La estación reproductora del shama de rabadilla blanca tiende a situarse entre marzo y junio. Durante el cortejo, el macho realiza su exhibición mientras la hembra lo observa generalmente desde abajo: el macho se asegura siempre de dirigir la mirada hacia ella, atrayendo su atención con reclamos agudos y melodiosos acompañados de rápidas oscilaciones de la cabeza hacia arriba y hacia abajo, así como de repetidos movimientos y aperturas de las plumas caudales.
Ambos sexos comienzan luego a efectuar continuos y breves vuelos en descenso y ascenso, mientras que la frecuencia de movimiento de las plumas caudales del macho aumenta. Si la hembra no está interesada en la cópula, aleja al macho manteniendo el pico abierto. Si, por el contrario, responde a sus llamadas, se trata de una señal muy alentadora: incluso después de la formación de la pareja, macho y hembra tienden a llamarse constantemente.

Un juvenile. El plumaje al principio es muy similar al de las hembras y la esperanza de vida en la naturaleza es de aproximadamente 7 años © Giuseppe Mazza
El nido suele ser construido por la hembra con raíces, tallos y hojas hacia marzo, mientras que el macho se ocupa de la defensa del territorio. La incubación también corre a cargo de la hembra, en cavidades de árboles o en el sotobosque, donde deposita de tres a cuatro huevos: estos son de tamaño muy pequeño, aproximadamente de unos 20 mm, y su coloración varía del blanco al verde claro con numerosas manchas pardo-rojizas. La incubación oscila entre 12 y 15 días y, al eclosionar, los polluelos son ciegos y carecen de plumas.

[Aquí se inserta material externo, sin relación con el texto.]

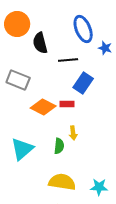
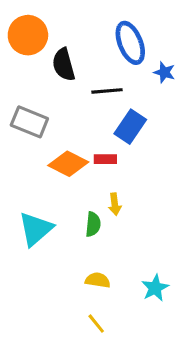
yellow semicircle: (62, 182) -> (98, 280), size x0.6
cyan star: (99, 187) -> (155, 288), turned -30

La vista aparece alrededor del sexto día de vida y, tras solo 11 días, los polluelos desarrollan ya una cobertura total de la superficie corporal. Ambos progenitores se ocupan del cuidado y de la alimentación de la prole.
Desde 2020, Copsychus malabaricus aparece como “LC, Least Concern” (Preocupación Menor) en la Lista Roja de Especies Amenazadas de la UICN.
Sinónimos
Kittacincla malabarica (Scopoli, 1786); Kittacincla macrura (J. F. Gmelin, 1789).